When covid started I was in an uplifted spirit suddenly having so much extra time on my hands. However, this was all gone now. I still had the time, but the spirit disappeared. Most of the days I woke up early, meditated, made breakfast for the kids and myself and moved to my desk to work. I didn’t do almost anything else during my week except work. Lack of challenging exercise, lack of seeing people, too much screen time, and sitting at my desk had negative consequences. In August I have been wandering around the house without any motivation. I didn’t feel like myself. In my free hours I moved between my books (mostly on cosmology or science fiction), a mars rover model that I was starting to build as a hobby project, my data science classes that I took online for my work, and my startup that has been limping for the past few months because I have hit yet another wall.

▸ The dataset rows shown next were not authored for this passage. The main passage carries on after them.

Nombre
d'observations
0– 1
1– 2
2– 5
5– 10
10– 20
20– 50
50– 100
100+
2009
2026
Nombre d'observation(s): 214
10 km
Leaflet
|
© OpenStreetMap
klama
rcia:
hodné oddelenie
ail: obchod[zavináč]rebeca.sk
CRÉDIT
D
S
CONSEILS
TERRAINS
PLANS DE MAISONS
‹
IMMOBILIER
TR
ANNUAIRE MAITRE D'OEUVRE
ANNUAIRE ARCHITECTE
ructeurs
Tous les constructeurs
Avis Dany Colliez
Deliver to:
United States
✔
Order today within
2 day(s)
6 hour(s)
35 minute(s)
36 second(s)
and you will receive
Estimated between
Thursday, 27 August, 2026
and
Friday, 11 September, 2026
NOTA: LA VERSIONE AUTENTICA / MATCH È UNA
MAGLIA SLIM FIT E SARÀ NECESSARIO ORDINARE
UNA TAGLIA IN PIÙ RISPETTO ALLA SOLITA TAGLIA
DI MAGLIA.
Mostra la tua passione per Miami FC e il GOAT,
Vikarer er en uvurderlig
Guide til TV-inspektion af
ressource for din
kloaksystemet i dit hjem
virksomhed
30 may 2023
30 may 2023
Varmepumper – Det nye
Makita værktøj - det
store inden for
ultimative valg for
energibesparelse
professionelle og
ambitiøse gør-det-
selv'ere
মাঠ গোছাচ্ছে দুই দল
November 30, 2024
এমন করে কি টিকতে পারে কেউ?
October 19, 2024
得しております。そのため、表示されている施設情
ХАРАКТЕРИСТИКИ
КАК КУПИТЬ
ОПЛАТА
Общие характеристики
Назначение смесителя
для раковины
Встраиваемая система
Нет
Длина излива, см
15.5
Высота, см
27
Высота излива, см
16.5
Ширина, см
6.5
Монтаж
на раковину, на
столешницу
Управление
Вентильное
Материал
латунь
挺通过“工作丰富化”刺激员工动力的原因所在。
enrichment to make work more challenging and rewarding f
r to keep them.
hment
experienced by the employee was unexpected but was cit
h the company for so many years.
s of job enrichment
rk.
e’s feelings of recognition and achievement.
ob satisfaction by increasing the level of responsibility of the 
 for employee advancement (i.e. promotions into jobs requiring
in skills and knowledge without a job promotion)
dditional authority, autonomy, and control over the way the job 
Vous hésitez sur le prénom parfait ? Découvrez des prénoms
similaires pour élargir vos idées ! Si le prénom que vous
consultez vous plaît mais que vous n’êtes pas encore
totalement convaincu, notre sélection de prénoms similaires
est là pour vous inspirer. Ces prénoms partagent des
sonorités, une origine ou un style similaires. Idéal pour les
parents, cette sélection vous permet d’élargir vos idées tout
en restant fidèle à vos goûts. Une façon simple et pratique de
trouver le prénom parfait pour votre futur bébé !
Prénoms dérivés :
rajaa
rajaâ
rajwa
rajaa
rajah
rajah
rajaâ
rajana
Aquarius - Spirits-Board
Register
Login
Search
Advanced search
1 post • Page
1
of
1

I felt tired. After doing the grocery shopping this morning and breathing in a portion of smoky air, I sat on my bed with the book. I barely read one page. There were 3 aces on my bed, my son left them there earlier. I took the aces. I looked at them and started thinking about green pastures, horses, mountains. About fresh air. About courageous and strong men. About how beautiful and strong I could be. And I thought about running away from the Bay Area, somewhere else, another country may be. Because I thought the life was short and we will all die too soon. What’s the point of living tired? But I didn’t do anything. I needed time to understand how things really were, and not how I felt that they were. How objective can one be about what one lives? And if there is one card missing?

 

Strengths are weaknesses

I used to think that our strengths and our weaknesses were two sides of the same coin. That with each strength a weakness comes attached. If you wanted to be friends or love somebody you needed to evaluate if you could live with the weaknesses that come with their strengths.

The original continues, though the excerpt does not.